How to Plot a Partogram
A partogram should be plotted by obtaining serial observations of cervical dilatation and determining the rate of progress in cm/h, with documentation of fetal heart rate, maternal vital signs, and other key labor parameters to identify normal versus abnormal labor patterns. 1
Components of a Partogram
The partogram consists of three main sections:
Patient Information and Initial Assessment
- General maternal data (name, age, parity, etc.)
- Fetal position and presentation
- Results of initial assessments (amnioscopy, cardiotocography)
- Risk status assessment
Labor Progress Documentation
- Cervical dilatation plotted against time
- Fetal descent/station
- Status of membranes and amniotic fluid
- Uterine contractions (frequency, duration, strength)
- Fetal heart rate monitoring
- Maternal vital signs (BP, pulse, temperature)
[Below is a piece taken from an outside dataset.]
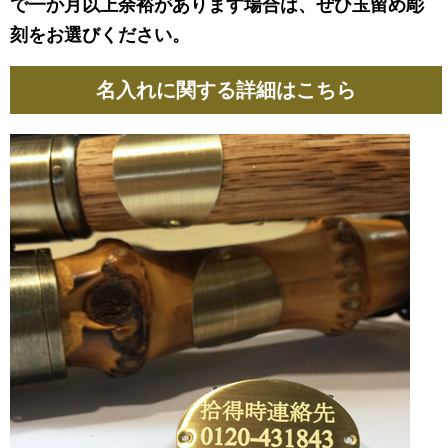
で一か月以上余裕があります場合は、ぜひ玉留め彫
刻をお選びください。
名入れに関する詳細はこちら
- Medications administered (especially oxytocin)
Delivery Information
- Mode of delivery
- Time of delivery
- Newborn vital signs and Apgar scores
How to Plot Cervical Dilatation
- Mark the time of admission or start of active labor on the x-axis
- Plot cervical dilatation (in cm) on the y-axis
- Record dilatation measurements with a "X" at each vaginal examination
- Connect the points to visualize the labor curve
- Compare progress against alert and action lines:
- Alert line represents the slowest 10% of primigravid women's labor progress
- Action line is placed 2-4 hours after the alert line to prompt intervention for slow progress 2
Normal Progress Parameters
- Nulliparous women: Cervical dilatation should progress at ≥1.2 cm/h
- Multiparous women: Cervical dilatation should progress at ≥1.5 cm/h 1
Abnormal Progress Identification
- Protracted active phase:
- Nulliparas: <1.2 cm/h for >2-3 hours
- Multiparas: <1.5 cm/h for >1 hour 1
- Arrest of active phase: No cervical change for 2 hours
Fetal Monitoring Documentation
Plot fetal heart rate (FHR) every:
- 15-30 minutes during active phase of first stage
- Every 5 minutes during second stage with pushing 1
Document FHR before and after:
- Admission
- Membrane rupture
- Vaginal examinations
- Administration of medications/analgesia
- Abnormal uterine activity 1
Uterine Contractions Documentation
- Record frequency, duration, and intensity
- Note if contractions are normal (≤5 contractions in 10 minutes) or tachysystole (>5 contractions in 10 minutes) 1
- Document resting tone between contractions
Interventions Based on Partogram Findings
When abnormalities are identified:
- Change maternal position
- Assess maternal vital signs
- Discontinue oxytocin if in use
- Consider oxygen administration
- Perform vaginal examination
- Administer IV fluids
- Consider amnioinfusion for variable decelerations
- Assess need for expedited delivery if abnormalities persist 1
Common Pitfalls and How to Avoid Them
Incorrect identification of labor phase
- Remember that active phase can begin at various cervical dilatations, not just at 6 cm
- Look for change in rate of dilatation from latent phase 1
Inadequate documentation frequency
- Ensure regular cervical assessments during active labor
- Document all interventions on the partogram
Failure to recognize patterns
- Compare progress against established norms for nulliparous vs multiparous women
- Identify deviations early to allow timely intervention
Over-reliance on partogram alone
- Use partogram as a tool alongside clinical judgment
- Consider maternal and fetal wellbeing indicators beyond just cervical dilatation
Inconsistent plotting technique
- Ensure all staff use standardized approach to partogram completion
- Compliance with partogram completion varies (65-84%) and requires training 3
While the Cochrane review found insufficient evidence to recommend routine partogram use 2, it remains a valuable visual tool for labor monitoring that helps identify abnormal labor patterns and guide appropriate interventions to improve maternal and fetal outcomes.